The question generate event with $6.75\space p^2q$, $20\space p^3q^2$, $3.9\space pq$? prompted me to think more generally about which expressions of this form can be a probability in a finite coin experiment. Since the answer turns out to be rather nice, I thought I'd post it here as an answer to the general question.
We have a coin that shows heads with probability $p$ and tails with probability $q:=1-p$, and the question is whether for given $\mu\in\mathbb R^+$ and $i,j\in\mathbb N$ (not both zero) there is an event in an experiment with a fixed finite number of tosses of the coin whose probability is $\mu p^iq^j$ for all $p\in[0,1]$.
First, $\mu$ needs to be an integer: The probability of any event in an experiment with a fixed finite number of tosses is a polynomial in $p$ with integer coefficients; and $\mu p^iq^j=\mu p^i(1-p)^j$ is a polynomial in $p$ with coefficient $\mu$ for $p^i$, so $\mu$ must be integer for the two to be equal.
The rest of the “only if” direction is also readily proved. Since $\mu p^iq^j$ is a probability for all $p$, it must be $\le1$ for all $p$. If there were $p$ such that $\mu p^iq^j=1$, the event would have to include all elementary events, which implies $\mu p^iq^j=1$ for all $p$, which only occurs in the trivial case $i=j=0$ that was excluded in the question.
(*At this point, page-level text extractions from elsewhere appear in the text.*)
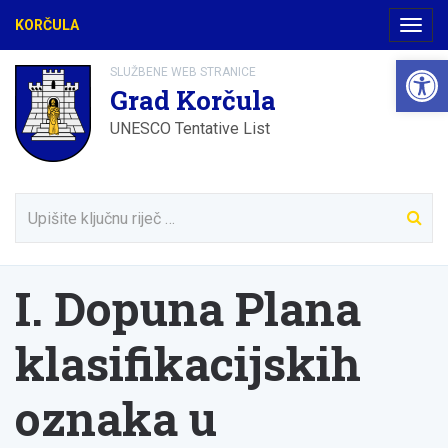
KORČULA
Navig
Open 
SLUŽBENE WEB STRANICE
Grad Korčula
UNESCO Tentative List
I. Dopuna Plana
klasifikacijskih
oznaka u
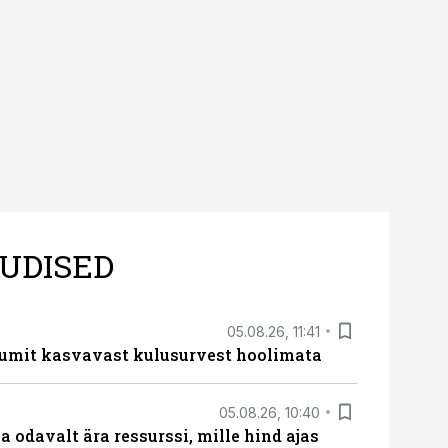
UDISED
05.08.26, 11:41
umit kasvavast kulusurvest hoolimata
05.08.26, 10:40
 odavalt ära ressurssi, mille hind ajas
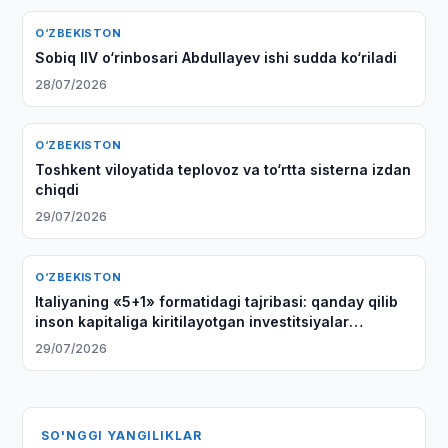
O‘ZBEKISTON
Sobiq IIV o‘rinbosari Abdullayev ishi sudda ko‘riladi
28/07/2026
O‘ZBEKISTON
Toshkent viloyatida teplovoz va to‘rtta sisterna izdan
chiqdi
29/07/2026
O‘ZBEKISTON
Italiyaning «5+1» formatidagi tajribasi: qanday qilib
inson kapitaliga kiritilayotgan investitsiyalar
Markaziy Osiyo bilan strategik sheriklikning asosiga
29/07/2026
aylanmoqda
SO'NGGI YANGILIKLAR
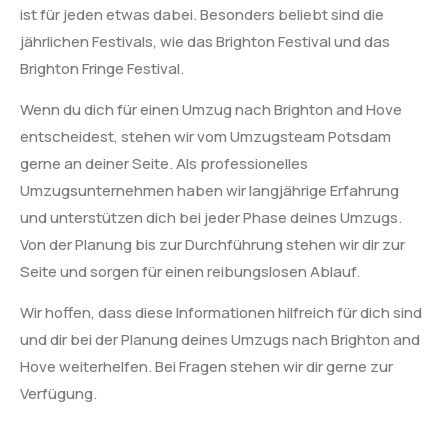
ist für jeden etwas dabei. Besonders beliebt sind die
jährlichen Festivals, wie das Brighton Festival und das
Brighton Fringe Festival.
Wenn du dich für einen Umzug nach Brighton and Hove
entscheidest, stehen wir vom Umzugsteam Potsdam
gerne an deiner Seite. Als professionelles
Umzugsunternehmen haben wir langjährige Erfahrung
und unterstützen dich bei jeder Phase deines Umzugs.
Von der Planung bis zur Durchführung stehen wir dir zur
Seite und sorgen für einen reibungslosen Ablauf.
Wir hoffen, dass diese Informationen hilfreich für dich sind
und dir bei der Planung deines Umzugs nach Brighton and
Hove weiterhelfen. Bei Fragen stehen wir dir gerne zur
Verfügung.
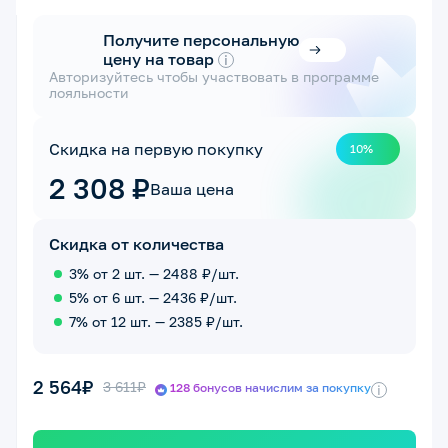
Получите персональную
цену на товар
i
Авторизуйтесь чтобы участвовать в программе
лояльности
Скидка на первую покупку
10%
2 308 ₽
Ваша цена
Скидка от количества
3% от 2 шт. — 2488 ₽/шт.
5% от 6 шт. — 2436 ₽/шт.
7% от 12 шт. — 2385 ₽/шт.
2 564₽
3 611₽
128 бонусов начислим за покупку
i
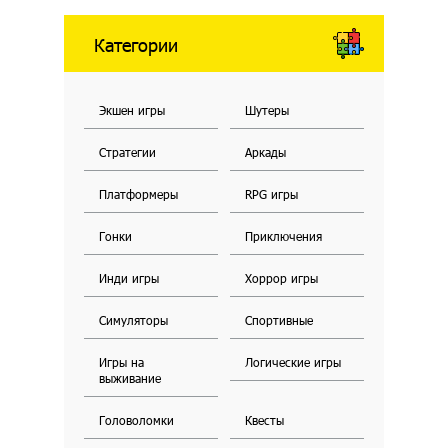
Категории
Экшен игры
Шутеры
Стратегии
Аркады
Платформеры
RPG игры
Гонки
Приключения
Инди игры
Хоррор игры
Симуляторы
Спортивные
Игры на
Логические игры
выживание
Головоломки
Квесты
Now, to prove the “if” direction, consider an experiment with $i+j+l$ tosses. If we can select $\mu\binom lk$ elementary events with $i+k$ heads and $j+l-k$ tails for all $k=0,\ldots,l$, then the probability of the event composed of all these elementary events is
$$ \sum_{k=0}^l\mu\binom lkp^{i+k}q^{j+l-k}=\mu p^iq^j(p+q)^l=\mu p^iq^j\;. $$
There are $\binom{i+j+l}{i+k}$ such elementary events, so we can choose $\mu\binom lk$ of them if
$$ \mu\binom lk\le\binom{i+j+l}{i+k} $$
for all $k$. If we cancel factors in the three pairs of corresponding factorials, this becomes
$$ \mu(k+i)\cdots(k+1)(l-k+j)\cdots(l-k+1)\le(l+i+j)\cdots(l+1)\;, $$
and then dividing through by $l^{i+j}$ and denoting $\frac kl\in[0,1]$ by $\alpha$ leads to
$$ \mu\left(\alpha+\frac il\right)\cdots\left(\alpha+\frac1l\right)\left(1-\alpha+\frac jl\right)\cdots\left(1-\alpha+\frac 1l\right)\le\left(1+\frac{i+j}l\right)\cdots\left(1+\frac1l\right) $$
and thus to
$$ \mu\alpha^i(1-\alpha)^j+O\left(\frac{(i+j)^2}l\right)\le1\;. $$
Thus, we can satisfy this inequality for sufficiently large $l$ if $\mu\alpha^i(1-\alpha)^j\lt1$ for all $\alpha\in[0,1]$.